Translating made us aware of certain dangers. Initially, when reading these distant texts, we had been confident that we understood them; it was only through the struggle of the translation experience that we gained a healthy respect for the various cultural gaps that separate sixteenth-century Nuremberg German from twenty-first-century American English. Moreover, when we as musicologist and art historian put words together about old music and art, in our own verbal languages, we also become aware of our level of understanding—and lack thereof. By pulling anything from one distant semiotic system into another in which we participate, we are not only appropriating these verbal, visual, or auditory signs into our own discourses, but we are also taking them home and allowing them to confront us in our own day with our own previously tenaciously held notions.
Katerina Lemmel, the various abbesses, and the prioress Anna had already accomplished transformations from one semiotic system to another in those instances in which they discuss music and more frequently visual art. When we in our conversations, explanations, and commentary have attempted to transform their verbalizations back to music and art by identifying appropriate illustrations that we believe may correspond to the examples they had before them, we are effecting yet another translation.
As Umberto Eco and others have demonstrated, all of these steps in translation are really transmutation and interpretation. Stated negatively, none of these attempts to carry something over from one (older) language or semiotic system into another (newer) language or semiotic system can result in complete accuracy. Stated positively, all of these interpretive transfers add something to the original text.
Interestingly, although we have just outlined a step-by-step linear procedure for translating, the endeavor was in reality quite circular.
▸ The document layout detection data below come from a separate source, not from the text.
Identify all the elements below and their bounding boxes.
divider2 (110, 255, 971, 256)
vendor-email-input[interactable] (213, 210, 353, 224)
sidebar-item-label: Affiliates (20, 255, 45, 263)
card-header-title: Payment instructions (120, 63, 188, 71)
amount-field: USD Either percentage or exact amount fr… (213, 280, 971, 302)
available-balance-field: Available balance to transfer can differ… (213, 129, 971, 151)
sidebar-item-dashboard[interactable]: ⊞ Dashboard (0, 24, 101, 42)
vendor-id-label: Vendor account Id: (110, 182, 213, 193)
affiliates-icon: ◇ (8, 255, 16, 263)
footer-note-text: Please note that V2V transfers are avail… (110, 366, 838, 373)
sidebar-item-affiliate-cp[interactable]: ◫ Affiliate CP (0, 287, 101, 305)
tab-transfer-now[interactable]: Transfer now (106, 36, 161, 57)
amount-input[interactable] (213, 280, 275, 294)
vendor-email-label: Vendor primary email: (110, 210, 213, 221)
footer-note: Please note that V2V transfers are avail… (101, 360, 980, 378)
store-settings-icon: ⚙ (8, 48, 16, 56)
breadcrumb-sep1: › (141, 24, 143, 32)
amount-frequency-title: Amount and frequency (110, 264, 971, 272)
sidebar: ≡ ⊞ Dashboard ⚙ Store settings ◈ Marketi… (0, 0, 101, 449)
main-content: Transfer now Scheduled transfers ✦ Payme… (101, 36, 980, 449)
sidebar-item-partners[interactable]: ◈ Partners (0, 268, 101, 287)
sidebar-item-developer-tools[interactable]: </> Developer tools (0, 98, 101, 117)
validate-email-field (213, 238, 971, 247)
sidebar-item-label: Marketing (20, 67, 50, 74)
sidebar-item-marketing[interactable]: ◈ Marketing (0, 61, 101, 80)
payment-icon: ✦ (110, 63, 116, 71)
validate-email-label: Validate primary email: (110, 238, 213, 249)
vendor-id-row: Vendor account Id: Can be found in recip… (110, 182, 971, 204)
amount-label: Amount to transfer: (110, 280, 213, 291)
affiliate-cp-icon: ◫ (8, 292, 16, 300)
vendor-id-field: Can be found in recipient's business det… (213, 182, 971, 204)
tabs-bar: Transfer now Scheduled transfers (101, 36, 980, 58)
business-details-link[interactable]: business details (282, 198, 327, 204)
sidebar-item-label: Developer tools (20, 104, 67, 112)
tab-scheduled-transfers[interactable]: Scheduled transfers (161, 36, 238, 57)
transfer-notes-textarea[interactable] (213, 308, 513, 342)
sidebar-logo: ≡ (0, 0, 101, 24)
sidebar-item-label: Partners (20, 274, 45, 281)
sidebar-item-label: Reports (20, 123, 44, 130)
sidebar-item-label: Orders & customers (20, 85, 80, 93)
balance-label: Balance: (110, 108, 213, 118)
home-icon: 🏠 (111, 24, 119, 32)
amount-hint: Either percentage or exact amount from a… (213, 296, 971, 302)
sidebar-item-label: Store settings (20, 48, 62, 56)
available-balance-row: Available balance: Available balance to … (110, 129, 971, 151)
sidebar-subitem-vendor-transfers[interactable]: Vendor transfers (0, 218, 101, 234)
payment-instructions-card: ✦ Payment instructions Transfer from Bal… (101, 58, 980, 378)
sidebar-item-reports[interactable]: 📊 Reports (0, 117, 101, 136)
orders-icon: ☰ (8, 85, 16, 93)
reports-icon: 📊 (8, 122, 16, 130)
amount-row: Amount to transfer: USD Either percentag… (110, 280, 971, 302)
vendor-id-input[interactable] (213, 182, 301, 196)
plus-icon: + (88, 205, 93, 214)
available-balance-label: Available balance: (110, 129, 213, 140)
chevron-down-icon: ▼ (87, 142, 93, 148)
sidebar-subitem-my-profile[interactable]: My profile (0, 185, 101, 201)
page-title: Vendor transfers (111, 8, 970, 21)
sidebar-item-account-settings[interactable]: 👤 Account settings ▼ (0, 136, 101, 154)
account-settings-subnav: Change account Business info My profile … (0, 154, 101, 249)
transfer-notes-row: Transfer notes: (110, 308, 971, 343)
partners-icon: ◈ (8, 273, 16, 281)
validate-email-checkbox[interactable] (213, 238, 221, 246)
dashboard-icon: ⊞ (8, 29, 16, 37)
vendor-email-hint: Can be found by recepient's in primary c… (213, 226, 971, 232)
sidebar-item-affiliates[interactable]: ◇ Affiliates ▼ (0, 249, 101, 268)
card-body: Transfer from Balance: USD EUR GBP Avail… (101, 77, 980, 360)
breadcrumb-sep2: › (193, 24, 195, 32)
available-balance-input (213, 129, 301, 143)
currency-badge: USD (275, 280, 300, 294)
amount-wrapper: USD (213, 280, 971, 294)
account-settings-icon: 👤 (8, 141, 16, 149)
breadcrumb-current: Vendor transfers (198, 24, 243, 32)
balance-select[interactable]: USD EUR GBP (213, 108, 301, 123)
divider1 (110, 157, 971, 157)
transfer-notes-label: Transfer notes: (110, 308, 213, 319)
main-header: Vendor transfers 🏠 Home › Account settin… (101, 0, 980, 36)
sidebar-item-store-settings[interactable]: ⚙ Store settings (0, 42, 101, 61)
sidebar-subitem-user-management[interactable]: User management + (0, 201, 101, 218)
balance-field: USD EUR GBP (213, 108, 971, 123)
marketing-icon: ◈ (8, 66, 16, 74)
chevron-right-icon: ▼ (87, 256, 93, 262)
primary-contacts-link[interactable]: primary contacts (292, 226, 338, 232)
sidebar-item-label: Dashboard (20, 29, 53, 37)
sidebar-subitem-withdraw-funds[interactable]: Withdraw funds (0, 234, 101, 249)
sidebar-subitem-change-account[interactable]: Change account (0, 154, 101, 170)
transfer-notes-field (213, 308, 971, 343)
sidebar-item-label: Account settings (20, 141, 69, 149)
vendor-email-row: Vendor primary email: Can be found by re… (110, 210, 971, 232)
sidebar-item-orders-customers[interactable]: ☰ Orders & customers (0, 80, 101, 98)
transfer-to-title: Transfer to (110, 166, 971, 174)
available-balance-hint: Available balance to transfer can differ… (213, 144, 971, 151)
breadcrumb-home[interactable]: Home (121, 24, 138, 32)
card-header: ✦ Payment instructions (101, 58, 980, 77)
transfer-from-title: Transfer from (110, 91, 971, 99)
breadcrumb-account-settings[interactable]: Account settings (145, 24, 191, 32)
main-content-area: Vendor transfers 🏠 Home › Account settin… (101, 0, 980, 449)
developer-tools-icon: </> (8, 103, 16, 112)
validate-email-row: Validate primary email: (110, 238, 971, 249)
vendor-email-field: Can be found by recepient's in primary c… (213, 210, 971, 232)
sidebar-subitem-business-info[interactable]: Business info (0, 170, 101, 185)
Context can never be overestimated within any semiotic process. When deciphering a letter of the alphabet, it was necessary first to speculate as to the possible identity of the word of which it might be a part. When identifying a word, it was necessary to conjecture as to the meaning of the entire phrase or thought of which it was a part. As more contours within the narrative took shape, we were forced to return to the facts and ideas in our earlier translations and make changes in keeping with the larger context. In fact, in a few cases in which we were able to analyze and make sense of certain passages in the course of our commentary, we were led not only to revisit the translated texts but also at times even to rescrutinize the handwritten letters to examine the possibilities for the formation of other words, eventually bringing us to make adjustments on the most rudimentary level of transcription. The longer we worked, the more loose ends and inexplicable details that fell into place.
In the end, since some questions had held us in suspense for so long, we decided, for the sake of the reader confronted with the material for the first time, that we should allow the narrative within the letters and the chronicle to unfold like a story rather than adopt the position of the omniscient narrator by explaining uncertainties before they were known and outcomes before they had taken place. Thus, readers can more easily identify with Katerina Lemmel as she faces momentary financial challenges and with the nuns as they fear the impending violence of the peasants. Only now and then do we intentionally break our rule, in order to provide information from a future date after a narrative thread has run its course or when a flash forward will help to carry the readers through the cumbersome details of the texts and the historical and linguistic complexities laid out in the commentary.